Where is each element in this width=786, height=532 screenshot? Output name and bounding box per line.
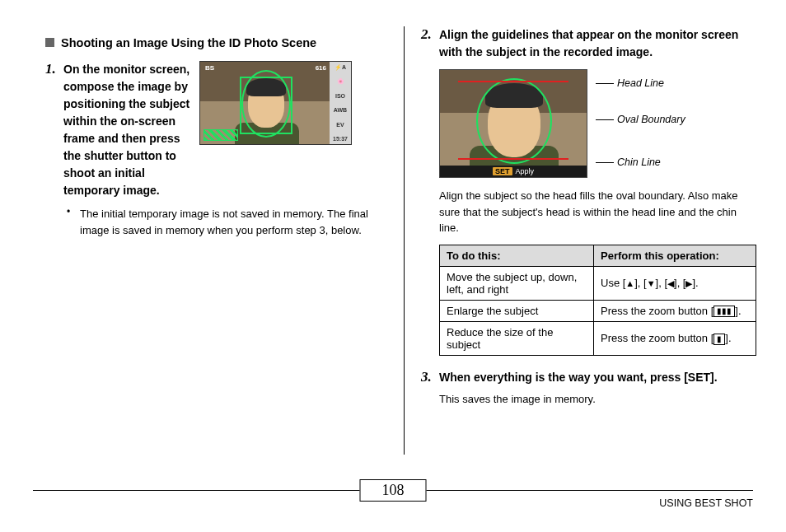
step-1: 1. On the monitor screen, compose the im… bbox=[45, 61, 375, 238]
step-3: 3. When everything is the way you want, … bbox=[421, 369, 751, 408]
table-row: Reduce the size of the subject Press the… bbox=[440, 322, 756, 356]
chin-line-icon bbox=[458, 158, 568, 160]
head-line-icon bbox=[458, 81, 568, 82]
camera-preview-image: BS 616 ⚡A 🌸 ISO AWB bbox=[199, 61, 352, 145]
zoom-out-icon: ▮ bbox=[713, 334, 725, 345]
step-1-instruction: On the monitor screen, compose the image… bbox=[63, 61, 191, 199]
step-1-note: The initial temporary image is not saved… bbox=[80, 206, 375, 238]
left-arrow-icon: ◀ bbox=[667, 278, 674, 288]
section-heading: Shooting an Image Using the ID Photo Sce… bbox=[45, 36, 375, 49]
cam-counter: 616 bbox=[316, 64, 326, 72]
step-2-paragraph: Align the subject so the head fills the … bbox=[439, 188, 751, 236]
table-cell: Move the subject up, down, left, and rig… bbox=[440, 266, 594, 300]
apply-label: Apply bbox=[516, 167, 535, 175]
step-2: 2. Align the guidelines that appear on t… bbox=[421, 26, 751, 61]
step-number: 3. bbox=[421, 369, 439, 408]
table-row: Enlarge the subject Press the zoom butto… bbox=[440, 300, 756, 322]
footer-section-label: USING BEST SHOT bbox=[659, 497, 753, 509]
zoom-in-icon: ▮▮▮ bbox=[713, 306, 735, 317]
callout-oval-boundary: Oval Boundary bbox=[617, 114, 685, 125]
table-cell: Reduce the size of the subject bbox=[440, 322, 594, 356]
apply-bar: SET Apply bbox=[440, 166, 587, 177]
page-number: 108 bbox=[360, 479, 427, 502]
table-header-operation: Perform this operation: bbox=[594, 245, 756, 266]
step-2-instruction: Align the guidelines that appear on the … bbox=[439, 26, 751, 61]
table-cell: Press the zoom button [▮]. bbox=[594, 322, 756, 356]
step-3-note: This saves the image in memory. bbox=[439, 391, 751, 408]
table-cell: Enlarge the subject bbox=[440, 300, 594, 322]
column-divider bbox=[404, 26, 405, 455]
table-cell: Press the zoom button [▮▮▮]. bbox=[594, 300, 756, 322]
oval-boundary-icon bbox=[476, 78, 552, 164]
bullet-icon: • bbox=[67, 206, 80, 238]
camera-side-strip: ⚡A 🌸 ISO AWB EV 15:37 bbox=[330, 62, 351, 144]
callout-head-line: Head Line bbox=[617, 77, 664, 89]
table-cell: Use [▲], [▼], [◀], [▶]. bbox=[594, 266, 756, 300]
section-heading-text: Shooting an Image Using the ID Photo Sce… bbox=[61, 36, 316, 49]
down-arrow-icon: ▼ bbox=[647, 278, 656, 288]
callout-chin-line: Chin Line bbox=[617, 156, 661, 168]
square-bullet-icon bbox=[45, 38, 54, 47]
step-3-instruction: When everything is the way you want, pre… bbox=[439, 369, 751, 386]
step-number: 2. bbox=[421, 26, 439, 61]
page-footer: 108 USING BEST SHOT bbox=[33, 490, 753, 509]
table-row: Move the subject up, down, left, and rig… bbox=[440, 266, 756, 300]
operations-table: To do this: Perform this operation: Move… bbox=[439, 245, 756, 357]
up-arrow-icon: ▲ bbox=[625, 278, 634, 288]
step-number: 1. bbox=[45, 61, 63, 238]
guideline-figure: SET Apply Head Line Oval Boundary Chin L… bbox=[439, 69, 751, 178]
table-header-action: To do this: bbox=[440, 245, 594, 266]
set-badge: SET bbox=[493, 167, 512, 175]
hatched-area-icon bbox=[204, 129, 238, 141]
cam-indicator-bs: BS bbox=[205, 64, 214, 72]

::::::::::

What this task involves:
Track down every line of the material containing the string "Apply", and copy it.

Final answer:
apply-label: Apply bbox=[516, 167, 535, 175]
apply-bar: SET Apply bbox=[440, 166, 587, 177]
guideline-figure: SET Apply Head Line Oval Boundary Chin L… bbox=[439, 69, 751, 178]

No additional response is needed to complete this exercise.